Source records
# # #

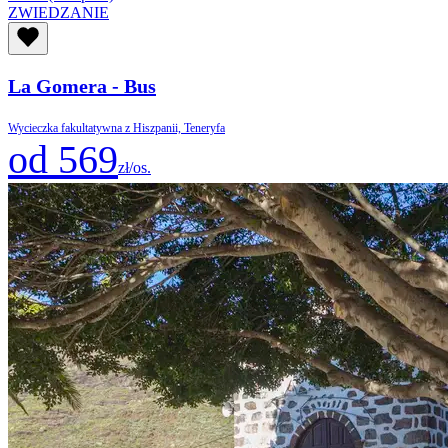
ZWIEDZANIE
La Gomera - Bus
Wycieczka fakultatywna z Hiszpanii, Teneryfa
od 569
zł/os.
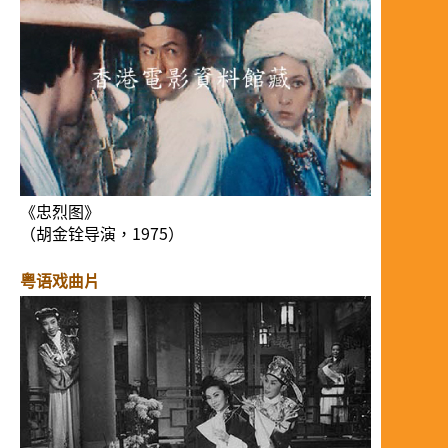
《忠烈图》
（胡金铨导演，1975）
粤语戏曲片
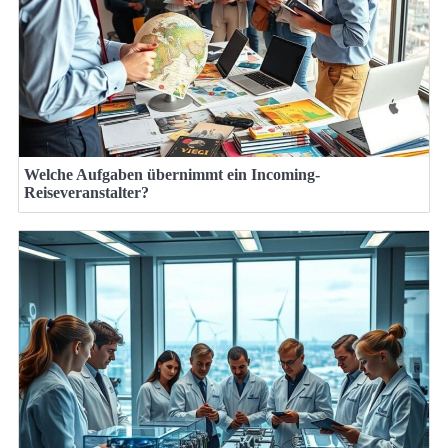
Welche Aufgaben übernimmt ein Incoming-
Reiseveranstalter?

# # #

WHAT TO WORK ON :: Every line from the one containing "La Gomera - Bus" through the final line of the records above is to be written out exactly; nothing else, and no pictures.

RESPONSE FOR THIS EXERCISE ::
La Gomera - Bus
Wycieczka fakultatywna z Hiszpanii, Teneryfa
od 569
zł/os.
《忠烈图》
（胡金铨导演，1975）
粤语戏曲片
Welche Aufgaben übernimmt ein Incoming-
Reiseveranstalter?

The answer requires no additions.